On sait que les interventions gériatriques précoces avec
recommandations de prise en charge sont des interventions dont
l’efficacité est prouvée, particulièrement en termes de durée
moyenne de séjour (DMS).
Plusieurs études, notamment menées sur la cohorte SAFES, ont
montré un lien entre des marqueurs fonctionnels (troubles de la
marche et risque de chutes) et la prolongation de la durée des
séjours, la perte d’indépendance fonctionnelle et l’entrée en
institution. Ces résultats incitent à proposer une prise en charge
fonctionnelle précoce des troubles de la marche, de la malnutrition
protéino-énergique, et des troubles associés (visuels,
neurologiques, iatrogénie…).
L’hôpital de La Roche-sur-Yon s’est affirmé, notamment durant
ces deux dernières décennies, à travers une médecine de spécialité
d’organes. À l’inverse, la culture gériatrique n’est que peu
intégrée. Ainsi, malgré la grande proportion de personnes âgées
hospitalisées (on a vu que la Vendée est le département le plus âgé
de la région), il n’existe pas de service de court séjour
gériatrique (dont l’ouverture est prévu en 2015). Au niveau
institutionnel, la reconnaissance de la gériatrie commence à se
développer depuis 2007, notamment avec la création du pôle
Gériatrie et médecine polyvalente.
Ainsi, une forte proportion de patients
« gériatriques » est hospitalisée dans le service de MPU
qui, comme son nom l’indique, a pour principale vocation de fournir
des lits d’aval pour le service des urgences, et est donc évalué
(et valorisé financièrement) quasi uniquement sur sa durée moyenne
de séjour (et pas du tout sur le taux de réhospitalisations,
pourtant considéré dans l’évaluation des équipes mobiles de
gériatrie).
À la différence d’un service de court séjour gériatrique, les
soignants, et notamment l’équipe médicale, n’ont pas forcément
acquis durant leurs études et leur parcours professionnel une
expérience de la gériatrie.
Il existe donc, en principe, une relative inadéquation entre les
besoins de ces patients âgés fragiles, et la mission et les
ressources de leur service d’accueil. Ceci peut d’ailleurs
contribuer à expliquer que les taux de réhospitalisations à
6 mois et 1 an de nos patients soient dans la fourchette
haute de la littérature, par un moindre repérage des patients
fragiles, et donc par une moins bonne prise en charge de certains
troubles, présents initialement mais non responsables de
l’hospitalisation (dénutrition, risque de chutes, troubles
cognitifs, iatrogénie potentielle…).
Les travaux d’Arora et al. [29], dont l’objectif était
d’évaluer la qualité des soins hospitaliers prodigués aux patients
de plus de 65 ans, ont montré qu’elle était systématiquement
plus basse pour les conditions spécifiquement gériatriques. On peut
légitimement penser qu’une sensibilisation accrue de l’ensemble des
professionnels de santé concernés, par une meilleure formation et
par une sensibilisation collective aux spécificités de ces
patients, ne peut avoir qu’un impact favorable, pour le patient
mais également pour la collectivité (DMS, réhospitalisations…).
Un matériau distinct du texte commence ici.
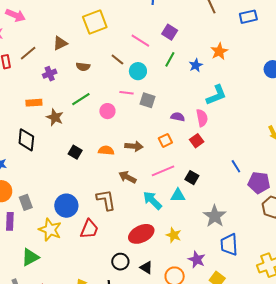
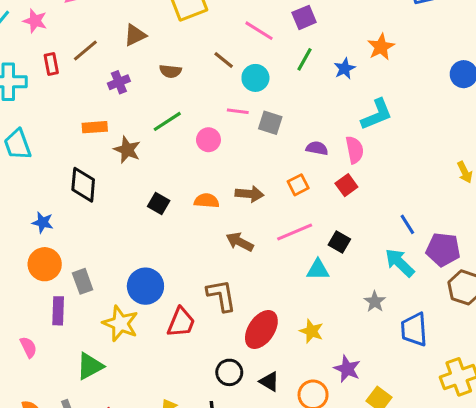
purple square: (170, 32) -> (304, 17), turned 35
brown L-shape: (106, 200) -> (221, 295), moved
cyan arrow: (152, 200) -> (400, 263), moved
gray star: (215, 216) -> (375, 302), size x0.6
red ellipse: (141, 234) -> (261, 330), turned -30
blue trapezoid: (229, 245) -> (414, 329), moved

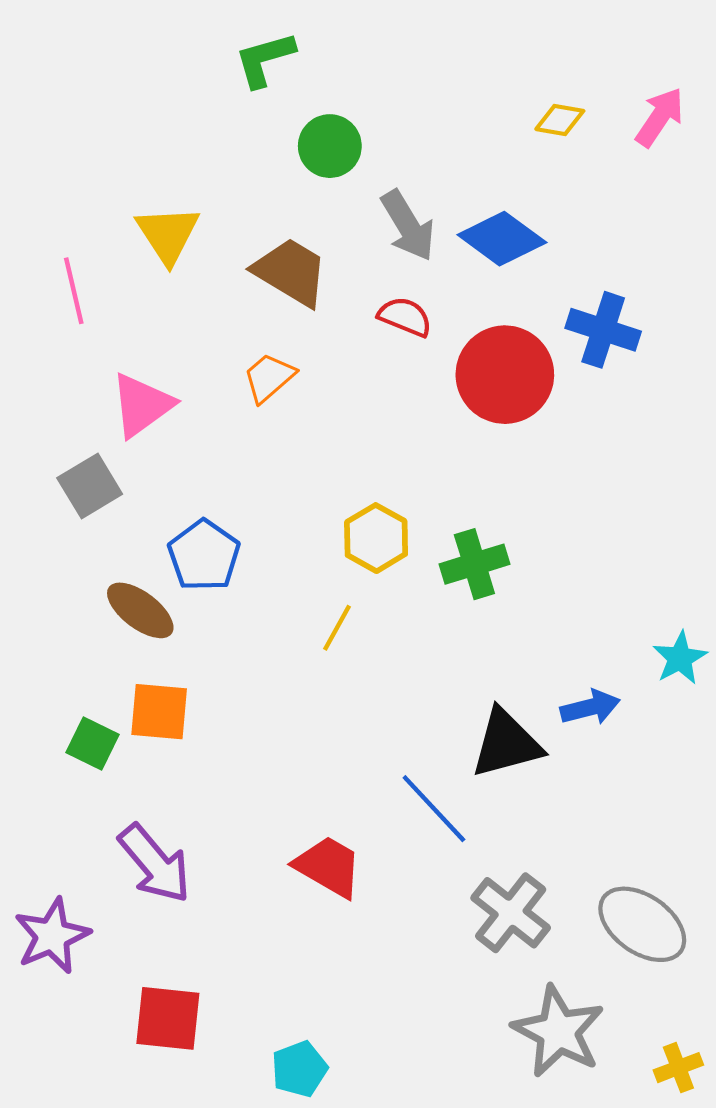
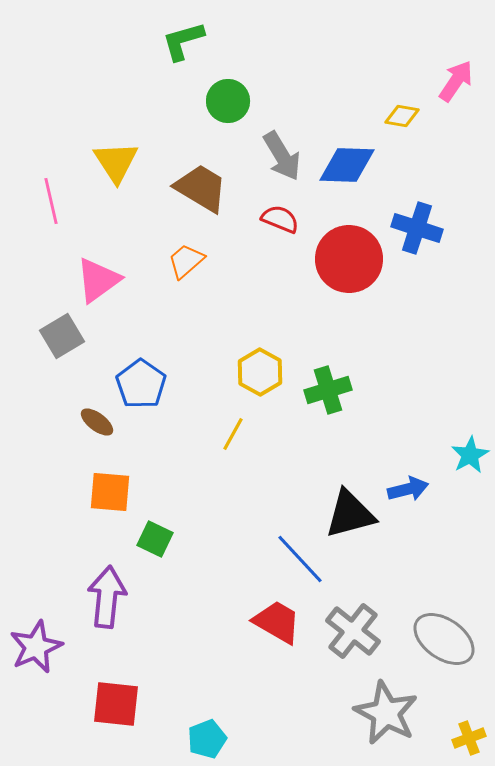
yellow diamond: (560, 120) -> (402, 116), moved
blue diamond: (502, 239) -> (347, 165), turned -34
brown ellipse: (140, 610) -> (97, 422), size x0.7
green square: (93, 744) -> (155, 539), moved
purple arrow: (155, 864) -> (107, 597), turned -134
red trapezoid: (328, 866) -> (277, 622), moved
C’est pourquoi, l’un des intérêts de cette étude est de
contribuer à forger une culture gériatrique au sein du service, par
le dépistage systématique de ces « fragilités »
gériatriques (dénutrition, chutes…), leur prise en compte précoce,
par l’attention portée aux conditions de vie des patients, et de
sensibiliser l’ensemble des soignants, en espérant, à terme,
contribuer à une meilleure prise en charge globale des patients
âgés.
Conflits d’intérêts: aucun
Points clés
- •. L’hospitalisation d’une personne âgée s’inscrit
fréquemment dans une spirale de perte d’autonomie et de fragilité,
source de réhospitalisations en urgence et d’entrée en institution
non désirée.
- •. Ce travail permet de décrire la population âgée
hospitalisée dans un service de médecine polyvalente, et son
évolution sur un an.
- •. Une prise en charge gériatrique, globale, avec
dépistage précoce de facteurs de risque (dénutrition, chutes,
troubles cognitifs ou de l’humeur…) peut permettre de limiter les
conséquences néfastes liées à une hospitalisation en urgence.